WHAT NEEDS TO BE DONE: Filter these entries down to lines holding "comprimidos".

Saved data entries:
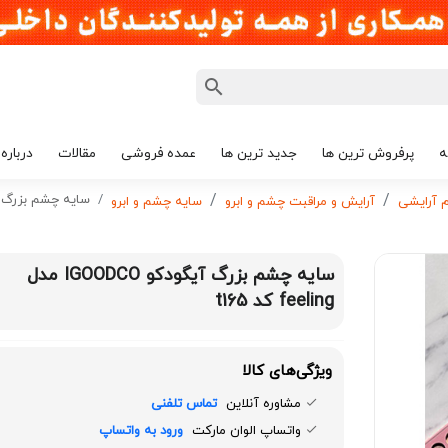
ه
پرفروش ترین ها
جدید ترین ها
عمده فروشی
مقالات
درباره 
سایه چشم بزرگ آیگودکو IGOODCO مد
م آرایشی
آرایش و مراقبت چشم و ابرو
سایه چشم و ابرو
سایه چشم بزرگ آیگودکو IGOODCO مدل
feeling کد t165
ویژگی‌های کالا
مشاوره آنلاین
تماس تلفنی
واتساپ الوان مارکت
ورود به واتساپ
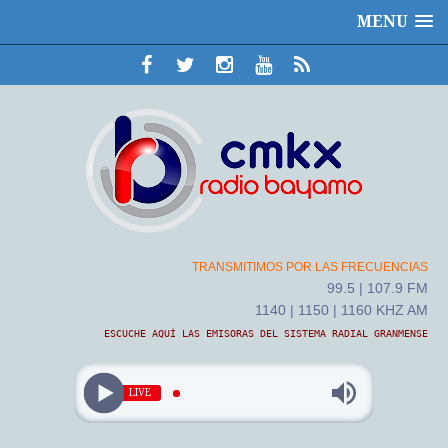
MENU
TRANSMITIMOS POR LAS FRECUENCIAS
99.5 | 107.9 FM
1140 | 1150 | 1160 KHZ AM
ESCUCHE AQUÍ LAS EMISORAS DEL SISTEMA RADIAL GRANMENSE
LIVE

...

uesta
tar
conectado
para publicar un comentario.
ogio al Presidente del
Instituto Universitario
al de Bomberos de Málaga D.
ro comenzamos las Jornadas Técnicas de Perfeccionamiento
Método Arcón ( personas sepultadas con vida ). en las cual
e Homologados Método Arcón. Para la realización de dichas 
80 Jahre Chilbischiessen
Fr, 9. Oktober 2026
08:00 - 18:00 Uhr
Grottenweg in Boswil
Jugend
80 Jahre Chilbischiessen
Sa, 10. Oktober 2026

--

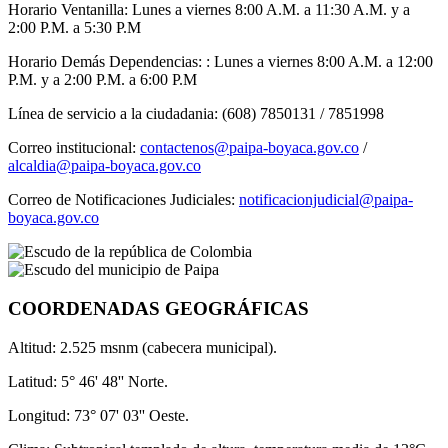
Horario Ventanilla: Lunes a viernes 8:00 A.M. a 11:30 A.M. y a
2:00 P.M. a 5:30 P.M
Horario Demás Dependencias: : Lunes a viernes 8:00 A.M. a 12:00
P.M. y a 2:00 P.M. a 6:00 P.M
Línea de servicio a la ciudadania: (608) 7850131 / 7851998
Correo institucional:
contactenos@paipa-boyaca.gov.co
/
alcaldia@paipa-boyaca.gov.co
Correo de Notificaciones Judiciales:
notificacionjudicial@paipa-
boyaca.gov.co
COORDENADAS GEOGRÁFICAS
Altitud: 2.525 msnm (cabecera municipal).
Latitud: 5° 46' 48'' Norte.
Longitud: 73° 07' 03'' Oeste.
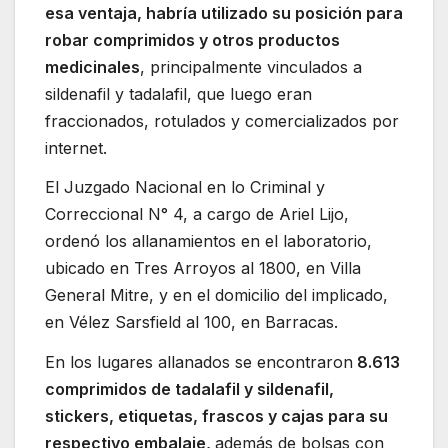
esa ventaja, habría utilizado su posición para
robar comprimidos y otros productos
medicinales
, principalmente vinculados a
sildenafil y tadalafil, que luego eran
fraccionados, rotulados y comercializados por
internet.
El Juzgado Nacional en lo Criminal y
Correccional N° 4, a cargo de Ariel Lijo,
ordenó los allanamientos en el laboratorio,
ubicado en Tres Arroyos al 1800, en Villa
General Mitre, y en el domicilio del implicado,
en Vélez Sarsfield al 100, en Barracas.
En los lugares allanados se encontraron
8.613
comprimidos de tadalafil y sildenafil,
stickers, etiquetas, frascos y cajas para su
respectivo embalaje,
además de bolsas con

WRITTEN ANSWER:
robar comprimidos y otros productos
comprimidos de tadalafil y sildenafil,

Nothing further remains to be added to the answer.